Checking Your Own Credit
You can check your credit report or score as many times as you’d like and your credit score won’t drop a single point as long as you check it through a reputable source, like AnnualCreditReport.com, the credit bureaus, FICO, or a legitimate third-party. However, having a lender check your credit score for you would appear as a hard inquiry, which would affect your credit score the same as an inquiry for a new application.
Your Interest Rate
Your credit score influences your interest rate and not the other way around. Having high-interest rates on your credit cards and loans won’t hurt your credit score. Neither will low interest rates improve your credit score. But there could be a correlation between credit scores and interest rates since lenders typically give the best rates to borrowers with the best credit scores.
One of the myths about credit counseling is that it’s just as bad for your credit as Chapter 13 bankruptcy. That’s not true. Though credit counseling may be reflected on your credit report, it won’t hurt your credit score. If a credit counselor is managing your credit card payments, you must make sure your creditor is getting your payments on time. Late payments hurt your credit score even if they’re coming from a credit counselor.

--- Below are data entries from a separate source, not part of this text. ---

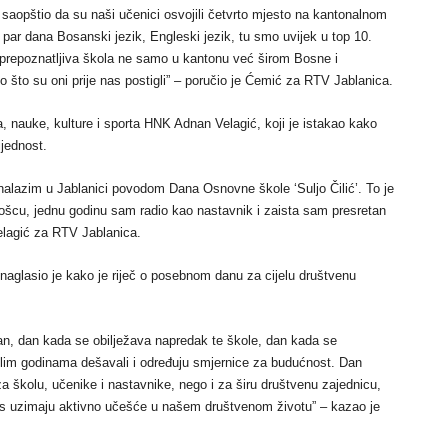
 saopštio da su naši učenici osvojili četvrto mjesto na kantonalnom
ije par dana Bosanski jezik, Engleski jezik, tu smo uvijek u top 10.
o prepoznatljiva škola ne samo u kantonu već širom Bosne i
o što su oni prije nas postigli” – poručio je Ćemić za RTV Jablanica.
, nauke, kulture i sporta HNK Adnan Velagić, koji je istakao kako
jednost.
nalazim u Jablanici povodom Dana Osnovne škole ‘Suljo Čilić’. To je
ošcu, jednu godinu sam radio kao nastavnik i zaista sam presretan
elagić za RTV Jablanica.
naglasio je kako je riječ o posebnom danu za cijelu društvenu
dan, dan kada se obilježava napredak te škole, dan kada se
šlim godinama dešavali i određuju smjernice za budućnost. Dan
a školu, učenike i nastavnike, nego i za širu društvenu zajednicu,
nas uzimaju aktivno učešće u našem društvenom životu” – kazao je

Your age isn’t included in the credit scoring calculation, but there could be a relationship between your age and your credit score. If you’re young, chances are you don’t have much experience with credit, which could limit your credit score. Someone older with more credit history has time for early credit mistakes to drop off their credit report, so they could have a higher credit score.
Frequently Asked Questions (FAQs)
What is a good credit score?
A "near-prime" credit score ranges from 620 to 659. Above that are "prime" (600 to 719) and "super-prime" (at least 720) scores. Once your credit score falls below 620, you're considered a "subprime" borrower. You're considered a "deep subprime" borrower once you fall below 580.
How can you increase your credit score?
Increasing your credit score requires responsible long-term debt management. Unless your credit report contains an error that you can dispute, your score won't rapidly rise overnight. You'll have to continually keep debt low and make on-time payments. The longer you do so, the more your credit score will increase.